• [The problem] Write every record out again exactly, and keep images out of it.

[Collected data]
=======

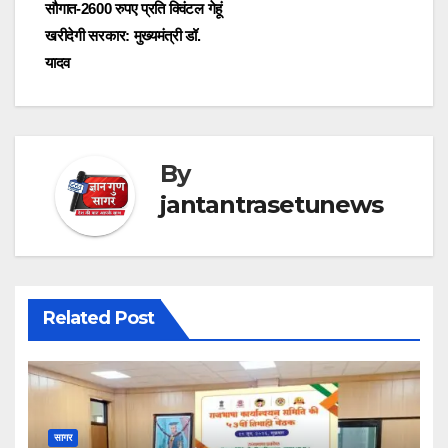
सौगात-2600 रुपए प्रति क्विंटल गेहूं
खरीदेगी सरकार: मुख्यमंत्री डॉ.
यादव
By
jantantrasetunews
Related Post
सागर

=======

• [Exercise output]
सौगात-2600 रुपए प्रति क्विंटल गेहूं
खरीदेगी सरकार: मुख्यमंत्री डॉ.
यादव
By
jantantrasetunews
Related Post
सागर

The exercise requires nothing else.